The immune system serves as the protector of the body, so when a foreign object enters, it reacts in certain ways. For example, allergies happen when pollen, bee venom, pet dander, and other allergens enter the body.

This is because the human's immune system contains antibodies that identify a specific allergen as harmful, even if they are not. When a person comes into contact with these allergens, the immune system will inflame the skin, airways, digestive system, and sinuses.

However, the severity of the allergic reaction could vary on different people. It could be just a minor irritation or the worse, anaphylaxis that can be life-threatening.

Most allergies are untreatable, but it does not mean that its symptoms cannot be alleviated. But before that, here are some common allergens that cause allergies to people.

Common Allergens

According to NHS, allergens are substances that cause allergic reactions. Some common allergens include grass and tree pollen (also known as hay fever or allergic rhinitis), dust mites, animal dander, foods like nuts or shellfish or eggs, medicines like ibuprofen or antibiotics, and latex that is used in making gloves or condoms.

Moreover, other allergens may include mold which can mix in which particles can get mix with the air and household chemicals like detergents and hair dyes.

Generally speaking, these allergens are safe for most people but tend to cause distress and harm to people who are allergic to them.


Symptoms of allergic reactions could vary from one another. For instance, those suffering from hay fever or allergic rhinitis could experience sneezing, itching of the nose, eyes and the roof of the mouth, runny and stuffy nose, and watery, red or swollen eyes.

Meanwhile, those suffering from food allergies could experience swelling of the lips, face, tongue and throat, hives, tingling in the mouth, or worse, anaphylaxis.

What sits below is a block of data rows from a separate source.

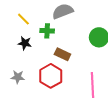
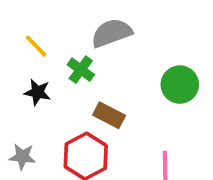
green cross: (47, 31) -> (81, 70), turned 32

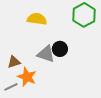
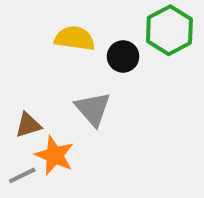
black circle: (60, 49) -> (123, 56), moved
gray triangle: (46, 54) -> (93, 109), turned 30

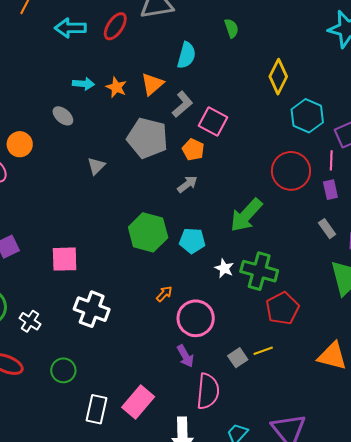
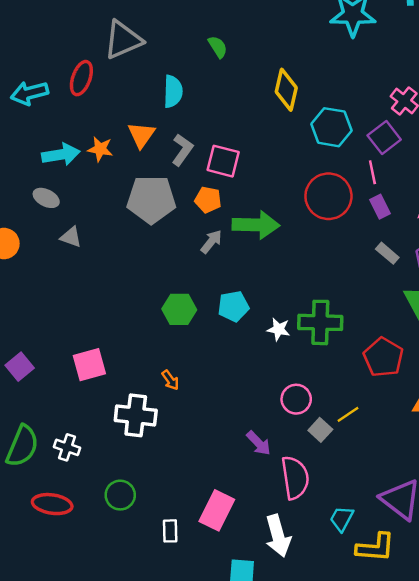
cyan arrow: (83, 84) -> (61, 155), size x1.4
gray triangle: (96, 166) -> (71, 237), moved, turned -42
green arrow: (246, 215) -> (256, 225), moved, turned -117
green hexagon: (148, 232) -> (179, 309), size x0.7
orange arrow: (164, 294) -> (170, 380), moved, turned 114
red pentagon: (282, 308) -> (383, 357), moved
pink circle: (196, 318) -> (296, 399), moved, size x0.7
white rectangle: (96, 409) -> (170, 531), size x0.7

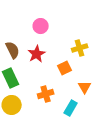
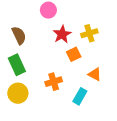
red star: (37, 54) -> (62, 34), moved
orange triangle: (85, 87) -> (95, 74), turned -32

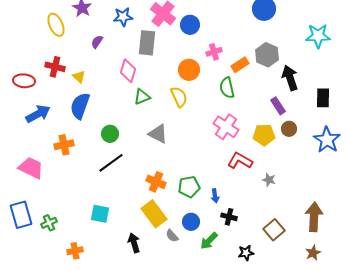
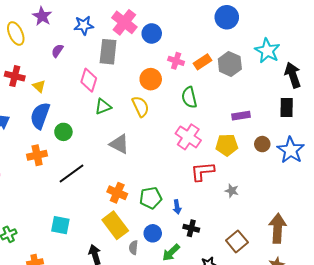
cyan star: (318, 36) -> (267, 51), moved, turned 30
pink cross: (214, 52) -> (176, 61), turned 35
orange rectangle: (240, 65) -> (202, 62), moved
black arrow: (290, 78) -> (293, 75), moved
purple rectangle: (278, 106) -> (241, 116), turned -66
brown circle: (289, 129) -> (262, 144), moved
green circle: (110, 134) -> (63, 132), moved
orange cross: (64, 145) -> (37, 155), moved
red L-shape: (240, 161) -> (202, 171), turned -35
gray semicircle: (172, 236) -> (133, 248), turned 48

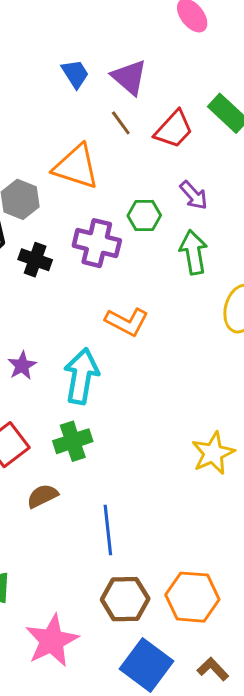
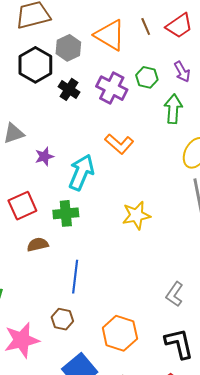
brown line: (121, 123) -> (146, 27), moved
yellow star: (213, 453) -> (136, 215), moved
brown hexagon: (125, 599) -> (62, 319), moved, size x0.7

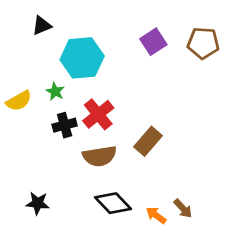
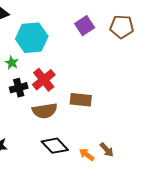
brown rectangle: (148, 141) -> (81, 100), turned 55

Moreover, an insect allergy would likely leave edema at the sting site, itching or hives all over the body, cough, chest tightness or shortness of breath, and could lead to anaphylaxis.

For drug allergic reaction, symptoms are hives, itchy skin, rash, swelling of the face, wheezing, and anaphylaxis. Lastly, for atopic dermatitis or also known as eczema, it can cause itch, redness and flaking or peeling of the skin.


Notice that some types of allergic reactions can lead to anaphylaxis. It is a life-threatening reaction that needs immediate medical attention as it can cause a person to go into shock.

Symptoms of anaphylaxis include, loss of consciousness, low blood pressure, severe shortness of breath, rash, lightheadedness, a rapid but quick pulse, nausea, and vomiting.

Once the patient presented these symptoms, it is highly advisable to send the patient to the emergency room immediately.

Read Also:Allergic to Peanuts? New Treatment Research Offers Hope 

Managing Allergies

I most cases, allergies are manageable and preventable. For example, checking the label of the food in the grocery items would help avoid the allergen that can cause one's allergic reaction before buying them.

But there are medicines available to help control the symptoms of allergic reactions. This includes antihistamines, decongestants, moisturizing creams, and steroid medicines.

Antihistamines stop an allergic reaction from occurring by taking away the symptoms of the response or before being exposed to allergens. While decongestants can be used as a short-term treatment for a blocked nose.

Moreover, moisturizing creams reduce skin redness and itchiness. While steroid medicines can help reduce swelling and redness of the skin.

For people who suffer severe allergic reactions, doctors recommend trying immunotherapy like the new study that involves gradually exposing people allergic to peanuts to a small amount of the allergen until their body can get used to it.